Chai Chew, Gibson Jesse, Li Pengyang, Pampari Anusri, Patel Aman, Kundaje Anshul, Wang Bo
Department of Bioengineering, Stanford University, Stanford, USA.
Department of Computer Science, Stanford University, Stanford, USA.
bioRxiv. 2024 Sep 6:2024.09.03.611027. doi: 10.1101/2024.09.03.611027.
Cell types evolve into a hierarchy with related types grouped into families. How cell type diversification is constrained by the stable separation between families over vast evolutionary times remains unknown. Here, integrating single-nucleus multiomic sequencing and deep learning, we show that hundreds of sequence features (motifs) divide into distinct sets associated with accessible genomes of specific cell type families. This division is conserved across highly divergent, early-branching animals including flatworms and cnidarians. While specific interactions between motifs delineate cell type relationships within families, surprisingly, these interactions are not conserved between species. Consistently, while deep learning models trained on one species can predict accessibility of other species' sequences, their predictions frequently rely on distinct, but synonymous, motif combinations. We propose that long-term stability of cell type families is maintained through genome access specified by conserved motif sets, or 'vocabularies', whereas cell types diversify through flexible use of motifs within each set.
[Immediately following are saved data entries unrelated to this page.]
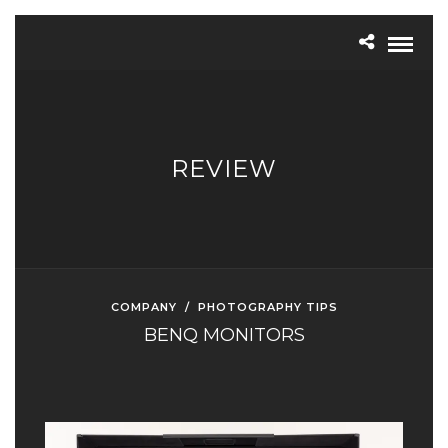
REVIEW
COMPANY
/
PHOTOGRAPHY TIPS
BENQ MONITORS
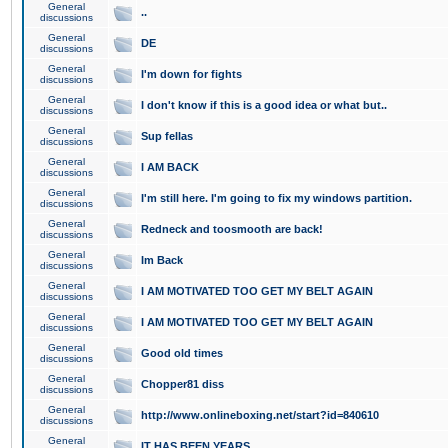
General
..
discussions
General
DE
discussions
General
I'm down for fights
discussions
General
I don't know if this is a good idea or what but..
discussions
General
Sup fellas
discussions
General
I AM BACK
discussions
General
I'm still here. I'm going to fix my windows partition.
discussions
General
Redneck and toosmooth are back!
discussions
General
Im Back
discussions
General
I AM MOTIVATED TOO GET MY BELT AGAIN
discussions
General
I AM MOTIVATED TOO GET MY BELT AGAIN
discussions
General
Good old times
discussions
General
Chopper81 diss
discussions
General
http://www.onlineboxing.net/start?id=840610
discussions
General
IT HAS BEEN YEARS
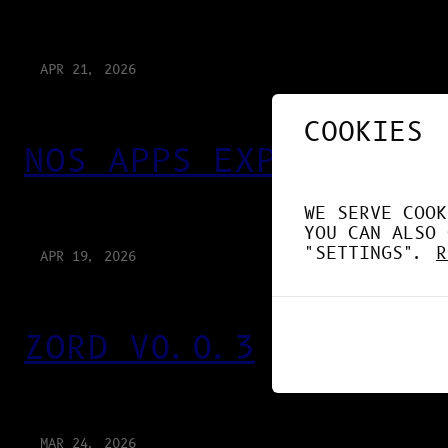
APR 21, 2026
COOKIES
NOS APPS EXPLOITENT 
WE SERVE COOK
YOU CAN ALSO 
"SETTINGS".
R
APR 19, 2026
ZORD V0.0.3
MAR 24, 2026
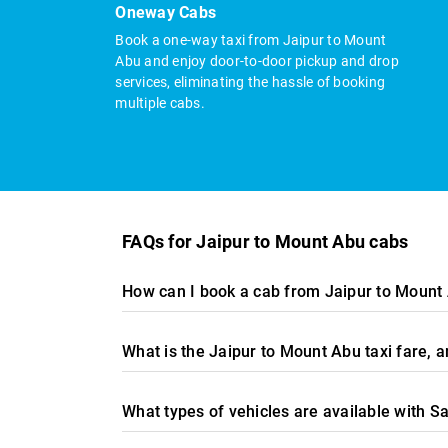
Oneway Cabs
Book a one-way taxi from Jaipur to Mount
Abu and enjoy door-to-door pickup and drop
services, eliminating the hassle of booking
multiple cabs.
FAQs for Jaipur to Mount Abu cabs
How can I book a cab from Jaipur to Mount
What is the Jaipur to Mount Abu taxi fare,
What types of vehicles are available with S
细胞类型逐渐演变成一个层次结构,相关类型被归为家族。在漫长的进化时间里,细胞类型的多样化如何受到家族之间稳定分离的限制仍然未知。在这里,通过整合单核多组学测序和深度学习,我们表明数百个序列特征(基序)分为与特定细胞类型家族的可及基因组相关的不同集合。这种划分在包括扁虫和刺胞动物在内的高度分化的早期分支动物中是保守的。虽然基序之间的特定相互作用描绘了家族内的细胞类型关系,但令人惊讶的是,这些相互作用在物种之间并不保守。一致地,虽然在一个物种上训练的深度学习模型可以预测其他物种序列的可及性,但它们的预测通常依赖于不同但同义的基序组合。我们提出,细胞类型家族的长期稳定性是通过由保守的基序集或“词汇表”指定的基因组可及性来维持的,而细胞类型则通过灵活使用每个集合中的基序来实现多样化。